Shimizu S-Pulse manager Afshin Ghotbi has seen more changes in his two years at the club than most coaches experience in a decade, but that isn’t stopping the Iranian-American from aiming high over the coming J. League season.
Ghotbi took over in 2011 with S-Pulse in a state of upheaval having shipped out practically the entire first-choice lineup over the offseason, but after a 10th-place finish at his first attempt and more squad changes ahead of his second, something began to click.
S-Pulse reached last season’s Nabisco Cup final only to lose 2-1 in extra time to Kashima Antlers, and took their challenge for the J. League title down to the final month before falling away to a ninth-place finish.
Now, as the Shizuoka side prepares for Saturday’s 2013 season-opener away to Omiya Ardija, Ghotbi again finds himself surveying new faces on the training ground. The 49-year-old admits his time at the club has not always run smoothly, but nothing, it seems, can dampen his enthusiasm.
“My hopes and expectations are sometimes beyond the reality,” said Ghotbi. “I’ve had a difficult project, because when I came in some of the key players were gone and we were in the red financially, so we had to really build the club from scratch.
“I feel now we are in the position where we can challenge for something. Last year we almost did something incredible, historic and special. When we reached the Nabisco Cup final we were alive in all three competitions, then when we lost in overtime we didn’t have the depth to achieve our goals in the J. League. I believe this year we have built a base and recruited some very good players with leadership and experience to complete our squad.”
Given the abundance of young talent at Ghotbi’s disposal, experience will certainly be a valuable commodity. The team that started the Nabisco Cup final had an average age of just 23, and with potential superstars like Toshiyuki Takagi and Hideki Ishige on the books, the manager sees a bright future.
“I really believe that in the next few years you will see several national team players come from our club,” Ghotbi said. “That is really exciting for S-Pulse and our fans. If you look at our squad from Ishige being one of the youngest, there is some really good talent coming through, and hopefully if they develop they can contribute to Japanese football.”
One young player whose development Ghotbi will no longer have a hand in is attacking midfielder Genki Omae.

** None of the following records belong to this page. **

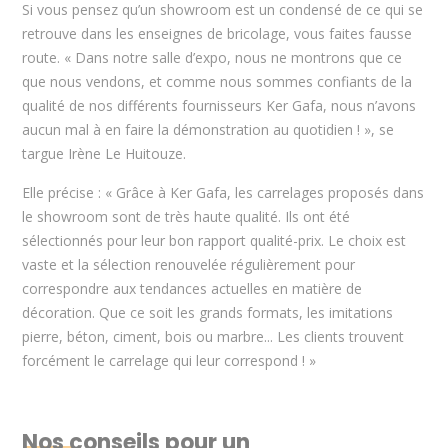
Si vous pensez qu’un showroom est un condensé de ce qui se
retrouve dans les enseignes de bricolage, vous faites fausse
route. « Dans notre salle d’expo, nous ne montrons que ce
que nous vendons, et comme nous sommes confiants de la
qualité de nos différents fournisseurs Ker Gafa, nous n’avons
aucun mal à en faire la démonstration au quotidien ! », se
targue Irène Le Huitouze.
Elle précise : « Grâce à Ker Gafa, les carrelages proposés dans
le showroom sont de très haute qualité. Ils ont été
sélectionnés pour leur bon rapport qualité-prix. Le choix est
vaste et la sélection renouvelée régulièrement pour
correspondre aux tendances actuelles en matière de
décoration. Que ce soit les grands formats, les imitations
pierre, béton, ciment, bois ou marbre... Les clients trouvent
forcément le carrelage qui leur correspond ! »
Nos conseils pour un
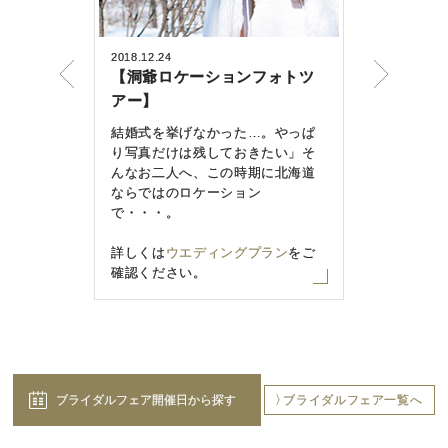
2018.12.24
2016.10.08
【洞爺ロケーションフォトツ
【１名様10
アー】
泊】特別
【特典付
結婚式を挙げなかった…。やっぱ
り写真だけは残しておきたい」そ
1泊2日で
んなお二人へ、この時期に北海道
イを楽しみ
ならではのロケーション
の下見＆相
で・・・。
結婚式前後
談しましょう
詳しくは
ウエディングプラン
をご
をご覧くだ
確認ください。
ブライダルフェア開催日から探す
ブライダルフェア一覧へ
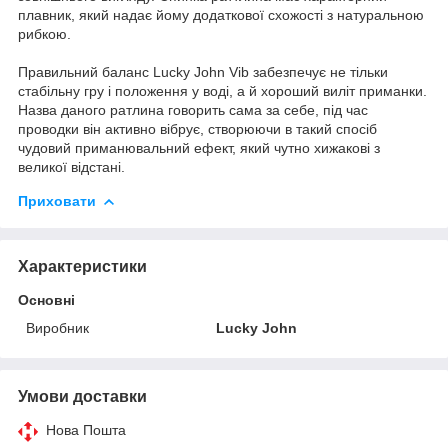
плавник, який надає йому додаткової схожості з натуральною
рибкою.
Правильний баланс Lucky John Vib забезпечує не тільки
стабільну гру і положення у воді, а й хороший виліт приманки.
Назва даного ратлина говорить сама за себе, під час
проводки він активно вібрує, створюючи в такий спосіб
чудовий приманювальний ефект, який чутно хижакові з
великої відстані.
Приховати
Характеристики
Основні
Виробник
Lucky John
Умови доставки
Нова Пошта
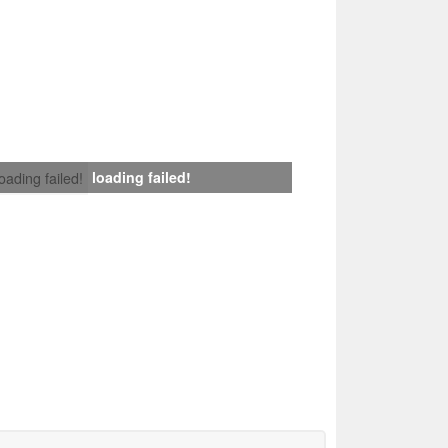
loading failed!
loading failed!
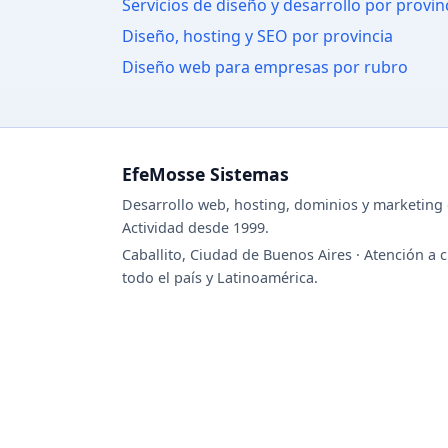
Servicios de diseño y desarrollo por provin
Diseño, hosting y SEO por provincia
Diseño web para empresas por rubro
EfeMosse Sistemas
Desarrollo web, hosting, dominios y marketing d
Actividad desde 1999.
Caballito, Ciudad de Buenos Aires · Atención a c
todo el país y Latinoamérica.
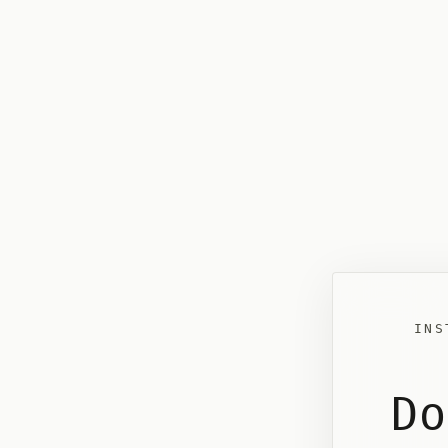
INS
Do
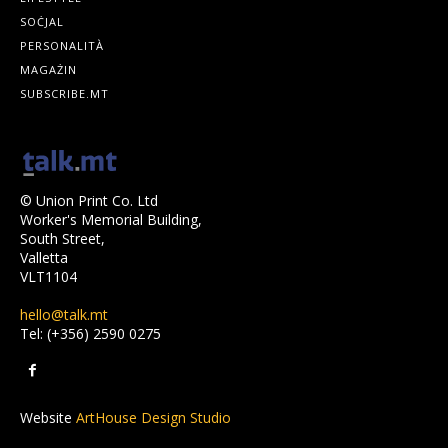
SOĊJAL
PERSONALITÀ
MAGAŻIN
SUBSCRIBE.MT
© Union Print Co. Ltd
Worker's Memorial Building,
South Street,
Valletta
VLT1104
hello@talk.mt
Tel: (+356) 2590 0275
Website
ArtHouse Design Studio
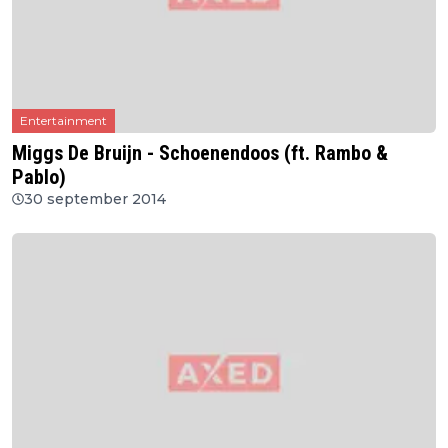
Entertainment
Miggs De Bruijn - Schoenendoos (ft. Rambo &
Pablo)
30 september 2014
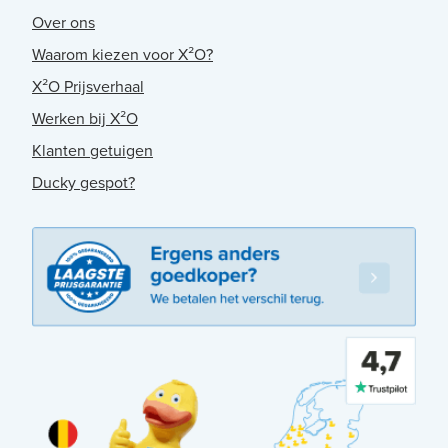
Over ons
Waarom kiezen voor X²O?
X²O Prijsverhaal
Werken bij X²O
Klanten getuigen
Ducky gespot?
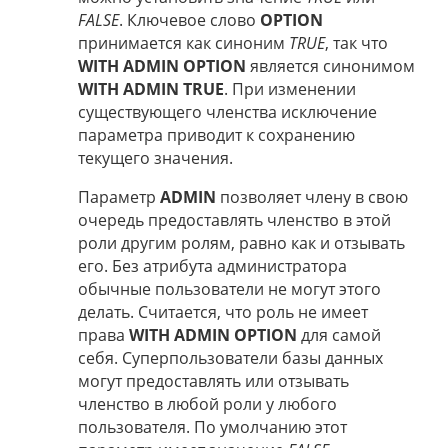
FALSE
. Ключевое слово
OPTION
принимается как синоним
TRUE
, так что
WITH ADMIN OPTION
является синонимом
WITH ADMIN TRUE
. При изменении
существующего членства исключение
параметра приводит к сохранению
текущего значения.
Параметр
ADMIN
позволяет члену в свою
очередь предоставлять членство в этой
роли другим ролям, равно как и отзывать
его. Без атрибута администратора
обычные пользователи не могут этого
делать. Считается, что роль не имеет
права
WITH ADMIN OPTION
для самой
себя. Суперпользователи базы данных
могут предоставлять или отзывать
членство в любой роли у любого
пользователя. По умолчанию этот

The 23-year-old was S-Pulse’s top scorer last season with 13 goals, but when Germany’s Fortuna Dusseldorf came in with an offer over the winter, the siren song of Europe proved impossible to resist.
“The challenge for us as a club is to sustain our players as we develop them,” said Ghotbi. “Genki developed and he did well, but his contract was up so it was a very inexpensive option for Dusseldorf to take him. It was his dream and we couldn’t keep him so he left.
“That’s what we have to do from this point on. I think the club has done a terrific job of creating longer contracts that keep our players at our club longer so we can build something.”
As for the short term, Ghotbi is expecting new Brazilian striker Bare to start firing immediately.
“I am so impressed with the personality he brings in every day to training,” he said of Bare, who enjoyed success with several J. League clubs before leaving for the Middle East in 2008. “The guy is not only a great goal scorer, powerful, experienced, but he is also a real leader. He still has a hunger at 31 to want to win.
“He is a great addition to our club because last year we missed efficiency in front of goal. We didn’t have the striker that could regularly score goals.”
Whether Bare and his new teammates can live up to Ghotbi’s expectations remains to be seen, but for now, nothing can stop the manager from dreaming.
“I am an optimist and always have been,” he said. “I always feel like we are going to win something.”